I am fascinated by the way customers can quickly make the leap, though, to recognize that Fred Meyer is owned by Kroger, and is actually quite pleased to see some Kroger brands at Fred Meyer. But they similarly take great pride in seeing Fred Meyer's name on the products in Fred Meyer stores, and both of those seem to actually work quite well.

We believe both have merit, too, because we are going to market locally. Our customers are locally based, and having some products with the local name I think has lots of merit. But I think all of our research, our taste tests, our profiles, everything we've looked at from a marketing point of view, suggests that both pieces of that strategy work just fine, and we're not at all uncomfortable in having some locally-named products, as well.

Mark Husson - HSBC

Final question on this whole thing on organics and the premium quality food, and do your brands locally have the same level of execution on those areas? Or are some brands better than others?

David Dillon

Well I would say we vary a little bit, but that variance would be more based on customer demand or store size than probably other characteristics. Organics are doing well generally. Our Kroger brands of those, we have actually several. We have a natural line of products, some of which could be organic, and we have some Private Selection organic products, and both of those sets are doing very well in terms of growth. I am very pleased with that progress. The growth in these kinds of items seems to be broad-based clear across the country. There is not any part of the country I don't think at least that is not showing some growth there.

Operator

Your next question comes from Chuck Cerankosky - FTN Midwest Research.

Chuck Cerankosky - FTN Midwest Research

Great quarter. If you could just quickly tell us what the option expense was for all of fiscal '06, and what you're looking at for fiscal '07, both on a dollars basis and an EPS basis?

Mike Schlotman

Well, for 2006 it was about $0.06.

Rodney McMullen

$72 million.

Mike Schlotman

And for 2007 on a cents per share basis we would expect something pretty similar to that. I don't know on the dollars, Mike.

Rodney McMullen

Similar.

Chuck Cerankosky - FTN Midwest Research

That's $72 million?

Mike Schlotman

Yes.

Chuck Cerankosky - FTN Midwest Research

Can you comment on what role perhaps gift card and gasoline promotions had in the fourth quarter, and might have made it even stronger than it otherwise would have?

David Dillon

Well, let's see. Gift cards do not go in sales, they go into other income; the income portion of it does. And so I suppose if you look at a Kroger gift card and that's gifted to someone, then when they go spend it, that becomes sales. So that could have had some impact there because we did have a good year on gift cards. But I don't put a whole lot of our results on that particularly.
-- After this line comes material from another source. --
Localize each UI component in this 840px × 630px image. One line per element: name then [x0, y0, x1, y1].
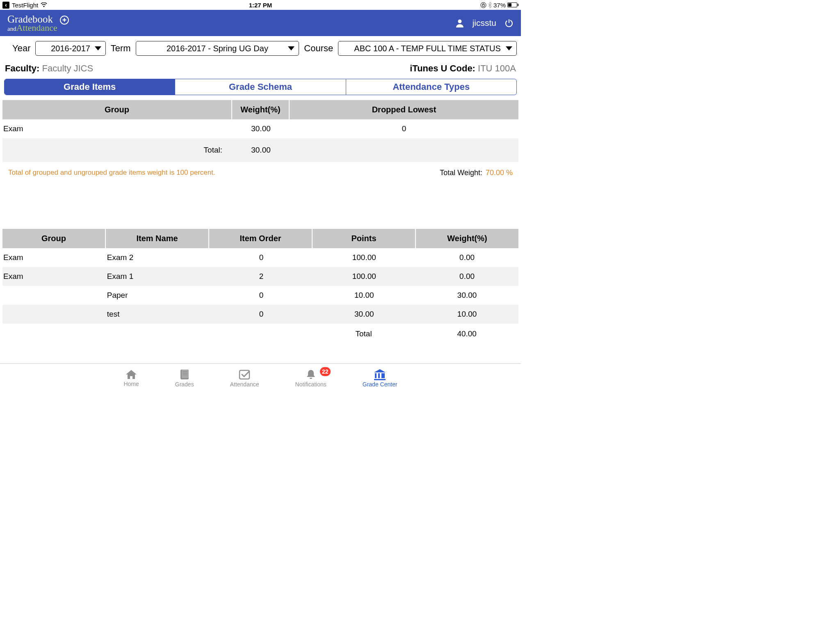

We're pleased with the progress we've made. This year was noticeably better than the year before. We have a much wider assortment to offer on the gift cards and so forth. So it's a good program for us, but I would not suggest that that's the reason we had a gangbuster quarter.

Rodney McMullen

That was not the driver of the fourth quarter results. Now with that said, our gift card program had a great fourth quarter. But that did not drive the fourth quarter results.

David Dillon

I think that's probably the right message, Chuck. It is a meaningful program for us and growing at a fast rate, but it was not the reason the results were as strong as they were. Similarly for gas, we didn't really change gasoline strategies during the quarter. We just continued what we've been doing through the year, and we think our gasoline strategy is an excellent one. We think it has certainly contributed to people wanting to shop at our stores because we offer great value on gasoline. But again, I don't think it is the reason for those results. There wasn't any particular incremental change in the quarter.

Chuck Cerankosky - FTN Midwest Research

Any comment on the jewelry store business in the quarter?

Rodney McMullen

Our business was solid, and would be very similar to what our competitors did, and very pleased with the cash flow that business generated last year.
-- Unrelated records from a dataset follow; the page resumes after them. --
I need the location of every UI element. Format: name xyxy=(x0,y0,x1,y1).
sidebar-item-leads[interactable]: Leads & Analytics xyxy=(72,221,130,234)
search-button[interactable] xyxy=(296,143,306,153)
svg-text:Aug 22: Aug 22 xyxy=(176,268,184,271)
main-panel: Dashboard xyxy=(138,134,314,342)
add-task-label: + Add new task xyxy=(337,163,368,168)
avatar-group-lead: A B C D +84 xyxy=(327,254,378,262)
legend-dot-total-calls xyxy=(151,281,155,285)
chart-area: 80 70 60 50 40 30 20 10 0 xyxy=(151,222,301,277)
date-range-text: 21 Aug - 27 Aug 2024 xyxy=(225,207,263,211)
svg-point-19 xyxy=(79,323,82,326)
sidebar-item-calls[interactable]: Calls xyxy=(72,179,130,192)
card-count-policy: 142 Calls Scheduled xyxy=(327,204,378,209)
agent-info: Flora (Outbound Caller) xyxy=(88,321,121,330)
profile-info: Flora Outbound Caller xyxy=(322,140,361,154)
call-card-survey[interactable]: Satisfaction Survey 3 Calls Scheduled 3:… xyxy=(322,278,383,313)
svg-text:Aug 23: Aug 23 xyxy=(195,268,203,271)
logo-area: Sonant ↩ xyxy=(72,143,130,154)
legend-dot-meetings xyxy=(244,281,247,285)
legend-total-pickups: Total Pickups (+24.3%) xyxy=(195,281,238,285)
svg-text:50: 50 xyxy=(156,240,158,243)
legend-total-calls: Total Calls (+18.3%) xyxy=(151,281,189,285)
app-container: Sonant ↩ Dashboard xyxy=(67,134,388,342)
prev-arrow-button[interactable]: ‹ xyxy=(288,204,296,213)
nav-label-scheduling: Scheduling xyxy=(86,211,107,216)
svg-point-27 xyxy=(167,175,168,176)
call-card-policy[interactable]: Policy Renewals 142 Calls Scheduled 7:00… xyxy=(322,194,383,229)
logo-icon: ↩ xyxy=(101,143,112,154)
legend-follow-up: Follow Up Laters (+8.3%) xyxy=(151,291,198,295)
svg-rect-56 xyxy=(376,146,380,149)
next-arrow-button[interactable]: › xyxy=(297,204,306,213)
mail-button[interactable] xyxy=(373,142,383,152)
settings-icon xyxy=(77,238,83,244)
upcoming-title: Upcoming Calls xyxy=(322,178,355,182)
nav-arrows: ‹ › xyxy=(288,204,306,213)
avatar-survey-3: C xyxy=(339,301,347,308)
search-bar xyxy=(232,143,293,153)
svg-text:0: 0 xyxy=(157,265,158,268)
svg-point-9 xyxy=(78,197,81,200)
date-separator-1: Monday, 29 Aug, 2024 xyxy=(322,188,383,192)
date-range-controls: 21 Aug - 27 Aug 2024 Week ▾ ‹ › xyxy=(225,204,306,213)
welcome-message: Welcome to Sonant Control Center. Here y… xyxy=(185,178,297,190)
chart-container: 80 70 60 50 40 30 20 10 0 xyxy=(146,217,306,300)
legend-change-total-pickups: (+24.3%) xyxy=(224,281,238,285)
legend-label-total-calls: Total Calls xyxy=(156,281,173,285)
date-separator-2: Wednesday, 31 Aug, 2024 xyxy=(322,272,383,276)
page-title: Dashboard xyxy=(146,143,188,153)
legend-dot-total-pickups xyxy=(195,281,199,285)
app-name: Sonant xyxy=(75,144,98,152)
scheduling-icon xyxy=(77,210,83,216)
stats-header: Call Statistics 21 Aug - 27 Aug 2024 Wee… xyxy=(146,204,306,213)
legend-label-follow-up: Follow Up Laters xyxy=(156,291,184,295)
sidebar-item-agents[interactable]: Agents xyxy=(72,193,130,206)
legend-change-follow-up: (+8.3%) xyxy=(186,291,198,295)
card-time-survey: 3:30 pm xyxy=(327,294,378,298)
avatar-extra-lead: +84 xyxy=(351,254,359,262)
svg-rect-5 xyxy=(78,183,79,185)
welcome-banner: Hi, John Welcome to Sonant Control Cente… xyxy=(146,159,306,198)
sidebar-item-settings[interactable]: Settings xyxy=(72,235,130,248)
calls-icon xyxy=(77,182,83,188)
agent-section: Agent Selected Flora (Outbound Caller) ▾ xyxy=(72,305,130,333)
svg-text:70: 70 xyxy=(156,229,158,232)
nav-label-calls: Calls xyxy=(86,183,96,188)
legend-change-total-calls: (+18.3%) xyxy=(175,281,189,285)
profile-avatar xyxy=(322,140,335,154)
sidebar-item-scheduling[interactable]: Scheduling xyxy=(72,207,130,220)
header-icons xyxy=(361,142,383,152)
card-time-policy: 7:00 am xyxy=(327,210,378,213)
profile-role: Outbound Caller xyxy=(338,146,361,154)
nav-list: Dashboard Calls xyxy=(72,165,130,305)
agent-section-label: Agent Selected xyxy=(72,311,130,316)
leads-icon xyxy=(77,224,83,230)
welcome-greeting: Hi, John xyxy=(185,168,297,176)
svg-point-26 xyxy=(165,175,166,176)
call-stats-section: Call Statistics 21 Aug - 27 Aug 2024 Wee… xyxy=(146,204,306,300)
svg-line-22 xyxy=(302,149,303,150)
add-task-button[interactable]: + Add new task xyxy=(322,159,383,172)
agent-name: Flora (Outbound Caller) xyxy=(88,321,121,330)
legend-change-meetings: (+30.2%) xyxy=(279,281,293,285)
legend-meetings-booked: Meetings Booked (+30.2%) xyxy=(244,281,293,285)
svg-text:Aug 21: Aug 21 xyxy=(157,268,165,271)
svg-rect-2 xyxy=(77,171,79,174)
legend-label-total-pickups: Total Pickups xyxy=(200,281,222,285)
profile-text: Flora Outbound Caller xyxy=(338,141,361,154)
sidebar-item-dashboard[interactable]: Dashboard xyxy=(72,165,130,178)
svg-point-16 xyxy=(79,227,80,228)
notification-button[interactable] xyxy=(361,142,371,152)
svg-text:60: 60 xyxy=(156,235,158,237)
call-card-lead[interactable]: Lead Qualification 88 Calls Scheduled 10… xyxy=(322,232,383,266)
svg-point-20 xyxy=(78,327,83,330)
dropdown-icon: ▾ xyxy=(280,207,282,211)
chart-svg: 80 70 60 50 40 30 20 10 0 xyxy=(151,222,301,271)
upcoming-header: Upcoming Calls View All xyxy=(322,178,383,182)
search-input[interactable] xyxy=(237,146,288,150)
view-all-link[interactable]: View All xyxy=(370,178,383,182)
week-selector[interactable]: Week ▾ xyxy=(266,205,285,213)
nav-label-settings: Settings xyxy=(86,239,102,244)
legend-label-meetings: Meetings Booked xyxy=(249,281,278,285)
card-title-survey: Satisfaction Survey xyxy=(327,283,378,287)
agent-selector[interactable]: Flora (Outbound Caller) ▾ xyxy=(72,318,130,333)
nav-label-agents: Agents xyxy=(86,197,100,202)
Chuck Cerankosky - FTN Midwest Research

Thank you.

Operator

Your next question comes from Steve Chick – JP Morgan.

Steve Chick - JP Morgan

Good quarter. As I look at the quarter, by my math, Rodney, it looks like you came in $0.06 a share excluding the extra week, extra upside relative to maybe what you had thought. From what I see, sales were very good and pretty much in line with what you had expected. It looks like your selling gross margins were pretty much in check with the trends that you've been reporting. So where did the significant upside come from for the quarter?

Rodney McMullen

When you look it really was a solid result from everything. If you look at our identical sales, obviously, it was very strong and a little bit better than where we would have originally estimated. If you look at managing our growth and OG&A together, it was very well managed on both aspects. Certainly when you look at the leverage that the sales generated from a rent and depreciation standpoint, that was a little bit better than what we had expected. When you look at cumulative for the year, our share count was a little lower than what we expected and the LIFO charge was a little lower. So it is really five or six things working together in a way that turned out, obviously, an incredibly strong quarter.

Steve Chick - JP Morgan

As we look at your guidance going into next year and you're saying slightly improved operating margins, can we think in the same context of what you've been doing, where selling gross margins are down say 20 to 30 basis points, and it is going to be SG&A driven for margin expansion next year?

Rodney McMullen

The margin improvement on operating margin will be driven by the leverage from rent and depreciation that we would pick up from the sales growth, if you want to think of it from that perspective. The straight selling gross and OG&A perspective, we would expect to reinvest most of the OG&A savings at that level, either in pricing or better service for our customers, or a combination of both.

Steve Chick - JP Morgan

This might be semantics maybe, but in your sales growth commentary for the quarter, you mentioned nutrition but I don't think you mentioned natural foods. I don't know if that's one in the same. The last three quarters, you've kind of highlighted natural foods specifically. Was there a change in category commentary?

David Dillon

Those are the same, Steve. Both of those categories we could use the words either way. Organics can actually be in that category, and sometimes would be in the specific department, for instance, meat or produce, would have some organics that would be in those departments. But the rest would be in the nutrition area.

Steve Chick - JP Morgan

Great. Thanks.

Operator

Your next question comes from Jason Whitmer - Cleveland Research.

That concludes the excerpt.